By Miira Lähteenmäki

“It seems like a reasonable concept, that your handwriting can reveal something about your personality. The hypothesis is believable, but proof is essential. No connection has been found between a person’s personality and their handwriting in scientific testing,” tells neuropsychologist and researcher Timo Kaitaro. Personality descriptions compiled by graphologists have been compared to results of psychological tests and a mere 6% correlation was discovered, the same percentage that could be attributed to coincidence. Despite these results, many people consider graphology a legitimate science.
    Graphology is based on a concept long disproved by contemporary psychology in which each person is a collection of traits, regardless of the situation. In general, people have a tendency to describe others according to their characteristics and one’s own behavior as a result of the circumstances: ‘He flies off the handle because he’s got a short fuse, but I do because I am under a lot a stress.’
    Ludvig Klages
founded graphology in his 1917 book Handschrift und Charakter. He believed that inconsistencies in penmanship could mean such good traits as intellectual initiative, intuition and wit. However, the same inconsistencies could also mean lack of logicality, inability to concentrate and stubbornness, for example.

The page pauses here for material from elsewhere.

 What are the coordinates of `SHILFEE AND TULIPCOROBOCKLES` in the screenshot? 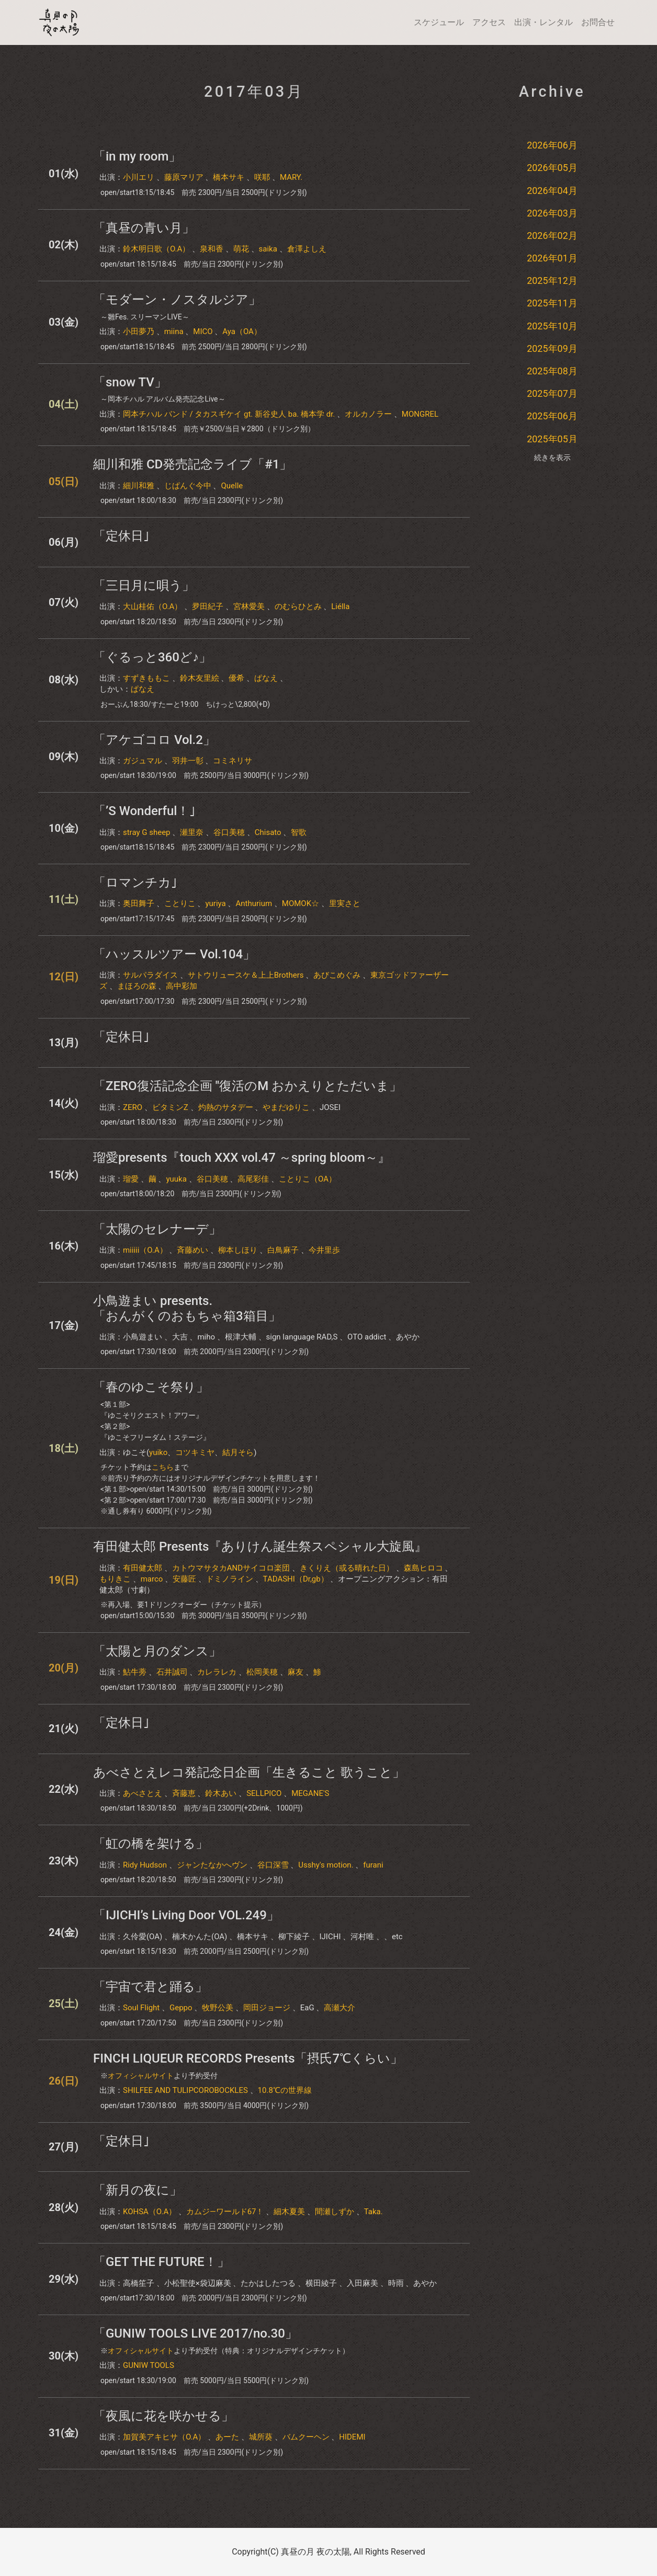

Successful Student Entrepreneurs

By Jarno Forssell

For many university students, owning one’s own business is a utopian dream of the future. Some, however, make this dream a reality already before they graduate. Laura Mänki was inspired to start a translating firm of her own two years ago. She advertised her intention in Porthania to find fellow language students who would be interested in joining her. After a poor initial showing, 15 fellow entreprenuers were eventually ready to contribute 1000 FIM each and create a company. Valtasana Oy was born. Business began at Fredrikinkatu in March of last year. Tytti Laine comments, “We were all friends beforehand so it was a bit risky to mix our friendships and money. But we are all still on speaking terms!”
    In the fall of ’92, Kuopio’s municipality government wanted to buy a data processing program from some students. The problem was that the offer needed to be made in a company’s name. PiiPää Oy became the solution to the probelm. Lauri Henttonen and Jaakko Hyvätti are content to be business owners, “The other alternative would be a cramped corner job with an old computer in some health care office.” Lauri admits that starting the firm didn’t leave time for much else, “When we founded this business, my studies were half finshed – and they still are today.”